### [Records for the exercise]
* * * *

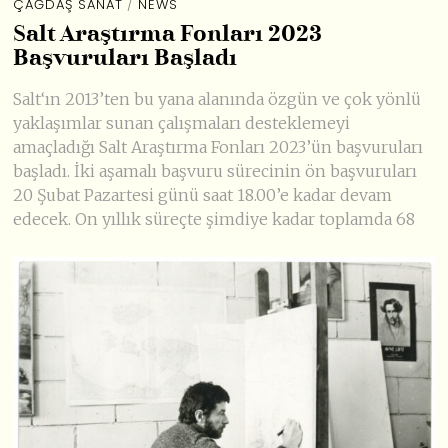
ÇAĞDAŞ SANAT
/
NEWS
Salt Araştırma Fonları 2023
Başvuruları Başladı
Salt‘ın 2013’ten bu yana alanında özgün ve çok yönlü
yaklaşımlar sunan çalışmaları desteklemeyi
amaçladığı Salt Araştırma Fonları 2023’ün başvuruları
başladı. İki aşamalı başvuru sürecinin ön başvuruları
20 Şubat Pazartesi günü saat 18.00’e kadar devam
edecek. On yıllık süreçte şimdiye kadar toplamda 68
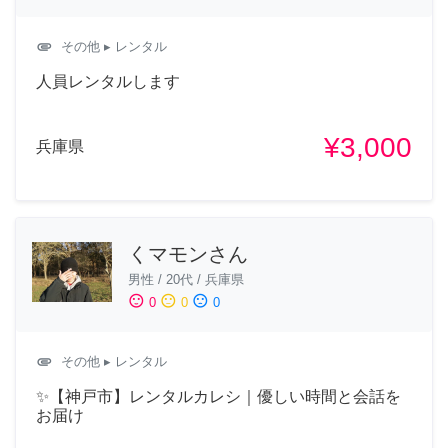
attachment
その他
▸ レンタル
人員レンタルします
¥3,000
兵庫県
くマモンさん
男性
/
20代
/
兵庫県
sentiment_satisfied
sentiment_neutral
sentiment_dissatisfied
0
0
0
attachment
その他
▸ レンタル
✨【神戸市】レンタルカレシ｜優しい時間と会話を
お届け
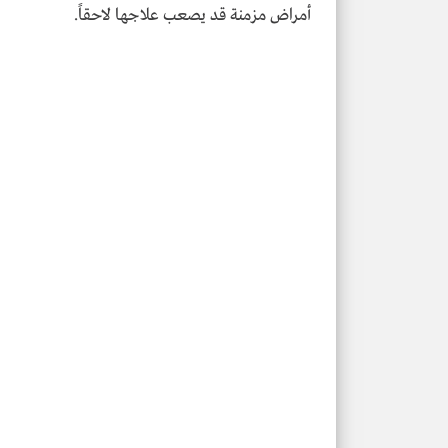
أمراض مزمنة قد يصعب علاجها لاحقاً.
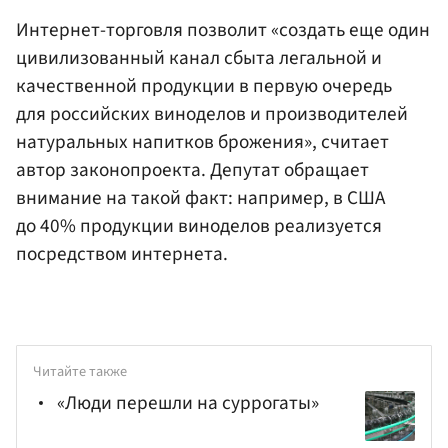
Интернет-торговля позволит «создать еще один
цивилизованный канал сбыта легальной и
качественной продукции в первую очередь
для российских виноделов и производителей
натуральных напитков брожения», считает
автор законопроекта. Депутат обращает
внимание на такой факт: например, в США
до 40% продукции виноделов реализуется
посредством интернета.
Читайте также
«Люди перешли на суррогаты»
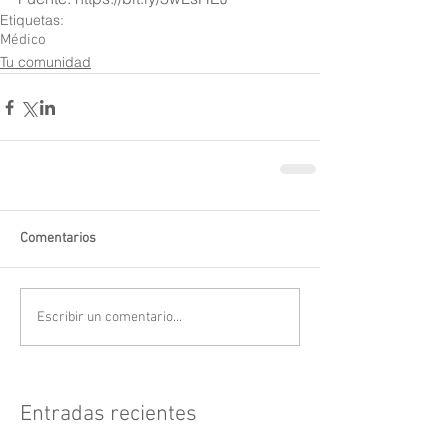
Etiquetas:
Médico
Tu comunidad
Comentarios
Escribir un comentario...
Entradas recientes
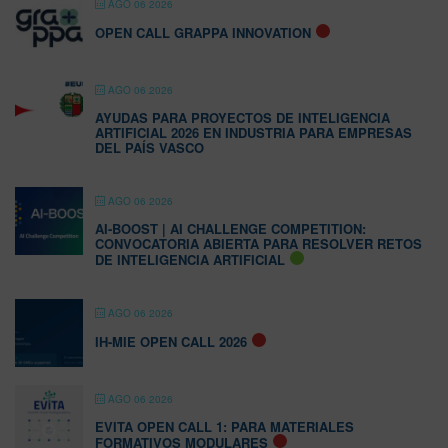
AGO 06 2026
OPEN CALL GRAPPA INNOVATION
AGO 06 2026
AYUDAS PARA PROYECTOS DE INTELIGENCIA
ARTIFICIAL 2026 EN INDUSTRIA PARA EMPRESAS
DEL PAÍS VASCO
AGO 06 2026
AI-BOOST | AI CHALLENGE COMPETITION:
CONVOCATORIA ABIERTA PARA RESOLVER RETOS
DE INTELIGENCIA ARTIFICIAL
AGO 06 2026
IH-MIE OPEN CALL 2026
AGO 06 2026
EVITA OPEN CALL 1: PARA MATERIALES
FORMATIVOS MODULARES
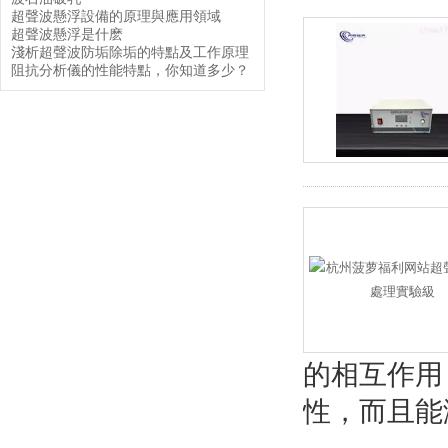
超聲波懸浮設備的原理與應用領域
超聲波懸浮是什麽
淺析超聲波防垢除垢的特點及工作原理
阻抗分析儀的性能特點，你知道多少？
的相互作用
性，而且能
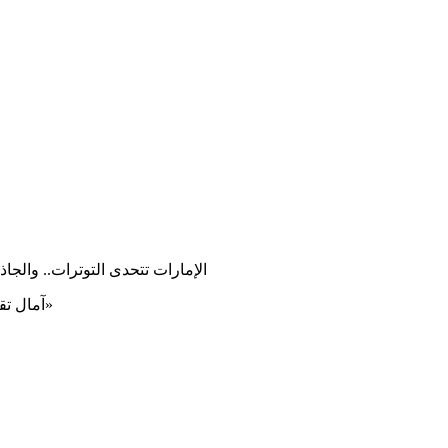
الإمارات تتحدى التوترات.. والجاذ
آمال تقدم مفاوضات السلام في الشرق الأوسط تعزز مكاسب «وول ستريت»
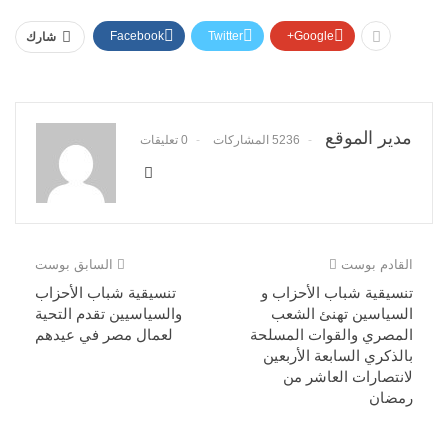
Facebook
Twitter
Google+
شارك
مدير الموقع
5236 المشاركات
0 تعليقات
القادم بوست
السابق بوست
تنسيقية شباب الأحزاب و
تنسيقية شباب الأحزاب
السياسين تهنئ الشعب
والسياسيين تقدم التحية
المصري والقوات المسلحة
لعمال مصر في عيدهم
بالذكري السابعة الأربعين
لانتصارات العاشر من
رمضان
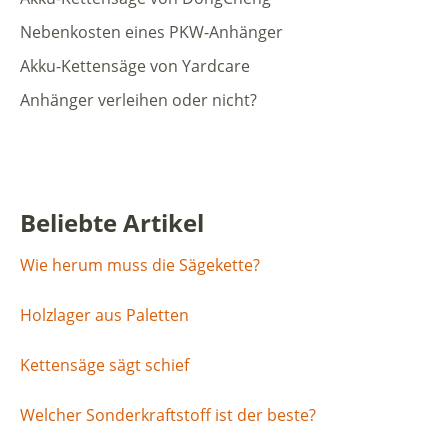
Nebenkosten eines PKW-Anhänger
Akku-Kettensäge von Yardcare
Anhänger verleihen oder nicht?
Beliebte Artikel
Wie herum muss die Sägekette?
Holzlager aus Paletten
Kettensäge sägt schief
Welcher Sonderkraftstoff ist der beste?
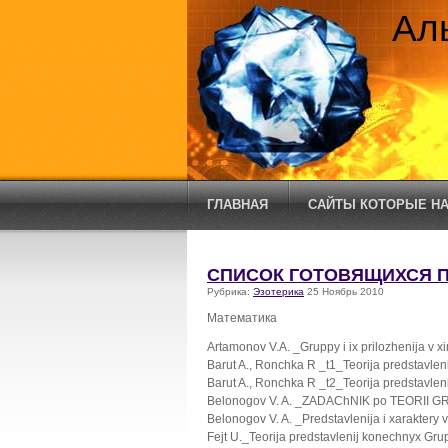
Ал
ГЛАВНАЯ
САЙТЫ КОТОРЫЕ НА
CПИСОК ГОТОВЯЩИХСЯ 
Рубрика:
Эзотерика
25 Ноябрь 2010
Математика
Artamonov V.A. _Gruppy i ix prilozhenija v ximi
Barut A., Ronchka R _t1_Teorija predstavleni
Barut A., Ronchka R _t2_Teorija predstavleni
Belonogov V. A. _ZADAChNIK po TEORII G
Belonogov V. A. _Predstavlenija i xaraktery 
Fejt U._Teorija predstavlenij konechnyx Gru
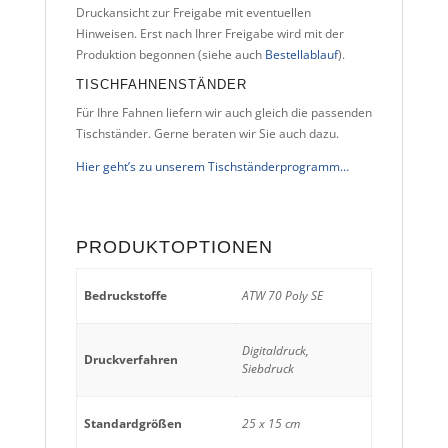
Druckansicht zur Freigabe mit eventuellen
Hinweisen. Erst nach Ihrer Freigabe wird mit der
Produktion begonnen (siehe auch
Bestellablauf
).
TISCHFAHNENSTÄNDER
Für Ihre Fahnen liefern wir auch gleich die passenden
Tischständer. Gerne beraten wir Sie auch dazu.
Hier geht’s zu unserem Tischständerprogramm…
PRODUKTOPTIONEN
Bedruckstoffe
ATW 70 Poly SE
Digitaldruck,
Druckverfahren
Siebdruck
Standardgrößen
25 x 15 cm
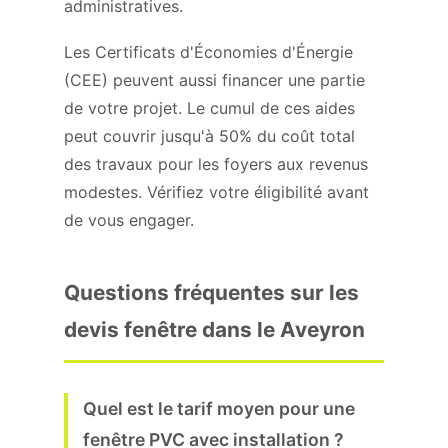
administratives.
Les Certificats d'Économies d'Énergie
(CEE) peuvent aussi financer une partie
de votre projet. Le cumul de ces aides
peut couvrir jusqu'à 50% du coût total
des travaux pour les foyers aux revenus
modestes. Vérifiez votre éligibilité avant
de vous engager.
Questions fréquentes sur les
devis fenêtre dans le Aveyron
Quel est le tarif moyen pour une
fenêtre PVC avec installation ?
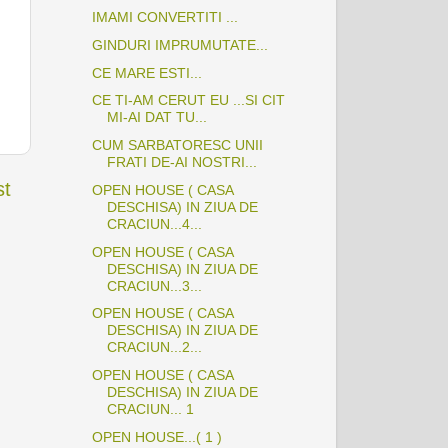
IMAMI CONVERTITI ...
GINDURI IMPRUMUTATE...
CE MARE ESTI...
CE TI-AM CERUT EU ...SI CIT
MI-AI DAT TU...
CUM SARBATORESC UNII
FRATI DE-AI NOSTRI...
st
OPEN HOUSE ( CASA
DESCHISA) IN ZIUA DE
CRACIUN...4...
OPEN HOUSE ( CASA
DESCHISA) IN ZIUA DE
CRACIUN...3...
OPEN HOUSE ( CASA
DESCHISA) IN ZIUA DE
CRACIUN...2...
OPEN HOUSE ( CASA
DESCHISA) IN ZIUA DE
CRACIUN... 1
OPEN HOUSE...( 1 )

* * * *

### [Task goal]
State, as a number only, how many lines in the entries include "INTELIGENCIA".

### [Finished task]
2